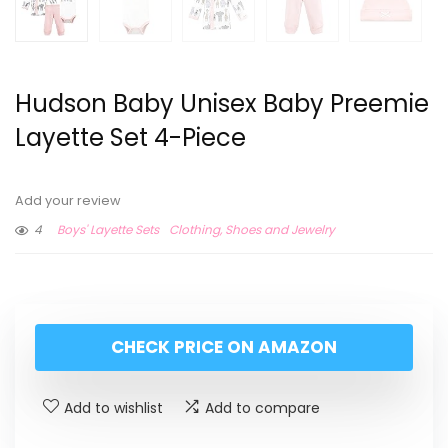
Hudson Baby Unisex Baby Preemie
Layette Set 4-Piece
Add your review
4
Boys' Layette Sets
Clothing, Shoes and Jewelry
CHECK PRICE ON AMAZON
Add to wishlist
Add to compare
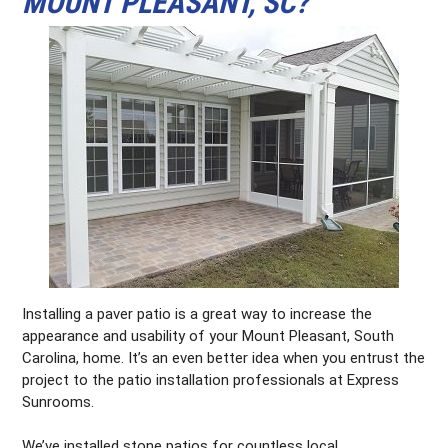
MOUNT PLEASANT, SC?
Installing a paver patio is a great way to increase the
appearance and usability of your Mount Pleasant, South
Carolina, home. It’s an even better idea when you entrust the
project to the patio installation professionals at Express
Sunrooms.
We’ve installed stone patios for countless local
....
Retype the listing exactly and drop the pictures.

Hudson Baby Unisex Baby Preemie
Layette Set 4-Piece
Add your review
4
Boys' Layette Sets
Clothing, Shoes and Jewelry
CHECK PRICE ON AMAZON
Add to wishlist
Add to compare
MOUNT PLEASANT, SC?
Installing a paver patio is a great way to increase the
appearance and usability of your Mount Pleasant, South
Carolina, home. It’s an even better idea when you entrust the
project to the patio installation professionals at Express
Sunrooms.
We’ve installed stone patios for countless local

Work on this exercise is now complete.